Spremberg wird zur Medizinstadt

Diabetologin Simone Vatter (M.) präsentiert ihre neuen Praxisräume im Medizinischen Versorgungszentrum Foto: TRZ

Neue Praxisräume in der Poliklinik / Diabetologie und Gynäkologie:
Spremberg (trz). Spremberg wandelt sich immer mehr zur Medizinstadt. Nachdem bereits im Februar 2014 das Medizinische Versorgungszentrum (MVZ) in der Poliklinik eröffnet wurde, haben nun sieben weitere Praxis- sowie zwei Warteräume ihre Türen geöffnet. Dort praktizieren künftig Simone Vatter, Ärztin für innere Medizin und Diabetologin, sowie Frauenärztin Elke Muschiol.
Die Räume der ehemaligen Kinderarztpraxis Schneider präsentieren sich freundlich und hell. Zudem sind sie dank des Aufzuges barrierefrei erreichbar. Nicht zuletzt eröffnet sich aus den Fenstern ein reizvoller Blick über Teile Sprembergs.
Darüber hinaus können sich die Patienten auf eine moderne Einrichtung freuen. Beispielsweise auf den bequemen Stuhl zur Behandlung von Diabetikerfüßen, auf den Simone Vatter verweist. Nicht zuletzt, so lobt Kerstin Möbius vom Spremberger Krankenhaus, profitiere das Medizinische Versorgungszentrum insbesondere von der räumlichen Nähe des Krankenhauses. So könnten sich die Ärzte zügig untereinander austauschen. Zudem bestehe die Möglichkeit, gemeinsam diverse Untersuchungsgeräte zu nutzen.
Das Konzept scheine sich auszuzahlen. Wurden im ersten MVZ-Jahr 2014 bereits 4000 Patienten behandelt, stieg die Zahl 2015 auf über 9000. Dieses Jahr dürfte es dank der Erweiterung erneut eine ansehnliche Steigerung geben.
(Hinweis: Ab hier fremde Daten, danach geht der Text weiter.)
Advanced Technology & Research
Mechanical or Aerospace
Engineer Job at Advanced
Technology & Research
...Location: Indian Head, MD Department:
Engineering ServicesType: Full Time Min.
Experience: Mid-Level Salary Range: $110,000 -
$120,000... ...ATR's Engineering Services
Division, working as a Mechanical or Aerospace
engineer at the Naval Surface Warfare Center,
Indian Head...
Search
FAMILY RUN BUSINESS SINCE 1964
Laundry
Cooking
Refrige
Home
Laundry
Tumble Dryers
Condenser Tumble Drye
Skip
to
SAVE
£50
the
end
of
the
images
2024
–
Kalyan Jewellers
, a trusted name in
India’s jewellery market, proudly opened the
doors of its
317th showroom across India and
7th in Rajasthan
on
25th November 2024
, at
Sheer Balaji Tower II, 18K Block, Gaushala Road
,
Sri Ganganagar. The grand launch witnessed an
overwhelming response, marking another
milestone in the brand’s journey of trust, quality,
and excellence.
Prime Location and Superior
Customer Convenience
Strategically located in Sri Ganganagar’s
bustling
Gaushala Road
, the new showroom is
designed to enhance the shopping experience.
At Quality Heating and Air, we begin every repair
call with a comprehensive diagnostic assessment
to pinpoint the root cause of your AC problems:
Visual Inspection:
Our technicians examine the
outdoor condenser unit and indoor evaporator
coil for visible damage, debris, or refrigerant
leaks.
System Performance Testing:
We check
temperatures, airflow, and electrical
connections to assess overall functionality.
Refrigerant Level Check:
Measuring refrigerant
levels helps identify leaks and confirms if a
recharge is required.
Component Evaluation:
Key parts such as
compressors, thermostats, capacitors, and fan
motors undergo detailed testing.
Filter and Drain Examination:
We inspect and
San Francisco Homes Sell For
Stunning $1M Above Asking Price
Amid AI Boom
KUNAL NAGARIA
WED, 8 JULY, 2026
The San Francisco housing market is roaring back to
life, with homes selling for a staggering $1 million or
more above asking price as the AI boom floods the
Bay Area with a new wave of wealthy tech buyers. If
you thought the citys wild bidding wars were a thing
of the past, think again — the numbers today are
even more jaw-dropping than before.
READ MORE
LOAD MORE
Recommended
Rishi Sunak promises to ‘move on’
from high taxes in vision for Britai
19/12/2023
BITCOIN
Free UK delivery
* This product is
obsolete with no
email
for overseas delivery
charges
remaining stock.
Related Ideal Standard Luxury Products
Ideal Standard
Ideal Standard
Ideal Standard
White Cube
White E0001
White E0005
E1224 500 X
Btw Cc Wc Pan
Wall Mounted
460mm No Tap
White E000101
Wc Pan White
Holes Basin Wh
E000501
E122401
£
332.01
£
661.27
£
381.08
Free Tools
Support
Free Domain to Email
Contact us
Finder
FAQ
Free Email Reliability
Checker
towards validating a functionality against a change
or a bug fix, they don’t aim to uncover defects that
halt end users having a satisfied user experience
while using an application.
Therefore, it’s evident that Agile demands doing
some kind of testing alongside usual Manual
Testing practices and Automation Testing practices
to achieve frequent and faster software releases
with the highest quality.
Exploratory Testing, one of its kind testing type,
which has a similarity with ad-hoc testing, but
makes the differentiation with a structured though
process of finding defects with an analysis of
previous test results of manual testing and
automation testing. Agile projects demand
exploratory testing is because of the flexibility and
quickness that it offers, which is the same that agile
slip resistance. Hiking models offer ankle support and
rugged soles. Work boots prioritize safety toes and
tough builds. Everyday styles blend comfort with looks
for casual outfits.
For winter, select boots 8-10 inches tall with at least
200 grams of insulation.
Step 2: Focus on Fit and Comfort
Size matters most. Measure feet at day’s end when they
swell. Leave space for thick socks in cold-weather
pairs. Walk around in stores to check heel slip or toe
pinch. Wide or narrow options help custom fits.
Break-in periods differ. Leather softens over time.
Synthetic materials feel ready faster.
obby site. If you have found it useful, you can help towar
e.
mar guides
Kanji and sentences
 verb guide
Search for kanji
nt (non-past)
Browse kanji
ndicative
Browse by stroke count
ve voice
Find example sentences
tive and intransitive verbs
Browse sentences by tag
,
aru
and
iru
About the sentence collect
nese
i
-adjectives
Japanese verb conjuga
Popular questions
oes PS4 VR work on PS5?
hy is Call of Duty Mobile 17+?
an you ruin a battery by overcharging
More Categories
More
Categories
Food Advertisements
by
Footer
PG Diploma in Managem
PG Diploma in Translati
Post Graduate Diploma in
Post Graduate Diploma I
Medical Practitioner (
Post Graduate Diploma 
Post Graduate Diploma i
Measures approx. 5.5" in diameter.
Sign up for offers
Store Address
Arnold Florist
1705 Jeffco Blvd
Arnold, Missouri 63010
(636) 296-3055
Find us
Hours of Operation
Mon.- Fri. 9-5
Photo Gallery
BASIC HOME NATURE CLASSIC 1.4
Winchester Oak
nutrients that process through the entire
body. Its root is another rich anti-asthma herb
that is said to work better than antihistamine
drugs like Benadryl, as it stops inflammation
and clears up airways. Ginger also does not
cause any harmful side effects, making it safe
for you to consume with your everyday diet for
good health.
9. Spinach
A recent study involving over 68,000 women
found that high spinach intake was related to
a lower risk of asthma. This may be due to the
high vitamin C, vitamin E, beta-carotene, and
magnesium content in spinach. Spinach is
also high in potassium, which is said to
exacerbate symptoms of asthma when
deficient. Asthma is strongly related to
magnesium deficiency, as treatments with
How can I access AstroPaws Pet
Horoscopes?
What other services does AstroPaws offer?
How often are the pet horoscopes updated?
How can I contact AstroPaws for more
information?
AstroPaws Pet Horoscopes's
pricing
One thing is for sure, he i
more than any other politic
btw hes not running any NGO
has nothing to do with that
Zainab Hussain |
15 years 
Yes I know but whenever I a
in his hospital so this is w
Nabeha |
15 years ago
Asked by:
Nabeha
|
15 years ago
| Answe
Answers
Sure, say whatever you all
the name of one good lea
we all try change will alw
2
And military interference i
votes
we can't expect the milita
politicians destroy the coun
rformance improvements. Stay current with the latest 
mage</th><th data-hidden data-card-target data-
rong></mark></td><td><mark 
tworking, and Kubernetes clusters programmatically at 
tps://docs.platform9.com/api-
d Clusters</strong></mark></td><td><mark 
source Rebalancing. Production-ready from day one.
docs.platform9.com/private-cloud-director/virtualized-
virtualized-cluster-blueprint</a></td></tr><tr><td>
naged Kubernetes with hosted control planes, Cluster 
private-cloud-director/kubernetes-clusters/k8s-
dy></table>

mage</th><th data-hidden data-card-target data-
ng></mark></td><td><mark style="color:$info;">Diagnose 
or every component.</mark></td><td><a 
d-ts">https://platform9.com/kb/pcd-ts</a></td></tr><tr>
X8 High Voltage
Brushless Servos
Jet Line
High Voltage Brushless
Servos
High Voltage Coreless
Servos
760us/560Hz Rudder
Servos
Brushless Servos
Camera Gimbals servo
Über einen Mangel an Patienten können Simone Vatter und Elke Muschiol ohnehin nicht klagen. „Wir sind schon jetzt sehr gut ausgelastet“, sagt Vatter. Dennoch stehe das neue Angebot natürlich auch Neupatienten offen.
Bürgermeisterin Christine Herntier bezeichnet das Projekt als ein „Vorhaben, das uns ganz sehr am Herzen liegt“. Die Stadt habe schließlich die schwierige Aufgabe, die medizinische Versorgung zu sichern. Nicht zuletzt bemühe sich die Kommune auch weiterhin, Ärzte nach Spremberg zu holen. „Und denen können wir jetzt zeigen, was für kreative Macher hier am Werk sind“, so die Rathauschefin stolz.